18) Les soins dentaires conservateurs et les soins parodontaux non chirurgicaux ne sont pas contre-indiqués lors de la prise d’aspirine à fortes doses (Recommandation de grade C).
19) Pour la chirurgie buccale, parodontale ou implantaire, il est préférable d’arrêter le traitement par aspirine et de différer l’intervention à 5 jours si l’on tient compte de la compétence hémostatique ou à 10 jours si l’on souhaite que l’action de l’aspirine ait complètement disparu (Recommandation de grade B).

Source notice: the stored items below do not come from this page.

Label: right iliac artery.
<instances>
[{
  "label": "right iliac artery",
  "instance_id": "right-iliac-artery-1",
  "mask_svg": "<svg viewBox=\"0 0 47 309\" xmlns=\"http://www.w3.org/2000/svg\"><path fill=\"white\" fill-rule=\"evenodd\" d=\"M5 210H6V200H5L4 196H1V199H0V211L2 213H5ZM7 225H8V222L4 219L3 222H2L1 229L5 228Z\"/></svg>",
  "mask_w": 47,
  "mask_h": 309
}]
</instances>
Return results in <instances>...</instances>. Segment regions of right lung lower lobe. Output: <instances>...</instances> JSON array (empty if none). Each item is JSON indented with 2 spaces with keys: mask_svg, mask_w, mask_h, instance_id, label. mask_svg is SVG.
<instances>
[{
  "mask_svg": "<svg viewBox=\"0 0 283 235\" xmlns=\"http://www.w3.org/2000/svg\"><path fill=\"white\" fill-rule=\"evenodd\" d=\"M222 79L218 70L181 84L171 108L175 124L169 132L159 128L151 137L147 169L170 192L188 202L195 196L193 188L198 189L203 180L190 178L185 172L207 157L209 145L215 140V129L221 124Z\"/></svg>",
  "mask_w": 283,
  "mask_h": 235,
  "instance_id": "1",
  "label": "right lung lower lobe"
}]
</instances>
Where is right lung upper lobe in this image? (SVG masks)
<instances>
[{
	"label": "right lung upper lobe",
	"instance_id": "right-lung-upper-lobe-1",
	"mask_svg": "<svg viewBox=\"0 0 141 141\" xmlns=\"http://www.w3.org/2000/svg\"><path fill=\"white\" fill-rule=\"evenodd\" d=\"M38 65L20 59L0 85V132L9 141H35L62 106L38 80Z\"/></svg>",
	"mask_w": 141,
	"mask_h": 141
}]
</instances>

20) Dans un contexte d’urgence, si une intervention chirurgicale est impérative, elle peut être réalisée sans interruption préalable du traitement par aspirine à fortes doses. Pour la prévention des complications hémorragiques, on recommande la même attitude que celle adoptée pour les AAP (Recommandation de grade C).

CONCLUSION

Pendant de nombreuses années, afin de réduire le risque hémorragique, l’usage a fait interrompre le traitement par AAP avant des soins dentaires ou une intervention de chirurgie buccale, parodontale ou implantaire, cette attitude n’est plus acceptable.

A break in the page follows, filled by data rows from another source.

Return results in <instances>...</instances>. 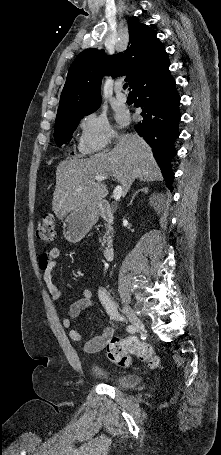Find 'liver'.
I'll list each match as a JSON object with an SVG mask.
<instances>
[{
    "instance_id": "1",
    "label": "liver",
    "mask_w": 221,
    "mask_h": 455,
    "mask_svg": "<svg viewBox=\"0 0 221 455\" xmlns=\"http://www.w3.org/2000/svg\"><path fill=\"white\" fill-rule=\"evenodd\" d=\"M103 174L115 176L122 185L123 195L135 179H162L148 144L136 133L123 134L106 154L60 162L52 200L57 218L62 220L81 205L101 202L107 196L108 189L102 181L96 182L94 176Z\"/></svg>"
}]
</instances>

En effet, des études récentes ont confirmé la survenue de complications thromboemboliques graves pendant la période postopératoire (1 à 3 semaines) vraisemblablement imputables à l’arrêt du traitement par AAP, et ceci même avec un relais par le flurbiprofène. À l’inverse, aucune étude n’a pu mettre en évidence un risque relatif plus élevé de complications hémorragiques lors de la poursuite du traitement par AAP. Par conséquent, il est actuellement recommandé de ne pas interrompre le traitement par AAP avant de pratiquer des soins dentaires ou une intervention de chirurgie buccale, parodontale ou implantaire, moyennant des précautions appropriées (hémostase chirurgicale, conseils et surveillance postopératoires adaptés). Enfin, le contrôle du risque hémorragique ne doit pas faire oublier les autres risques opératoires. Seule une évaluation globale du risque opératoire permet de garantir une prise en charge optimale du patient traité par AAP en odontostomatologie.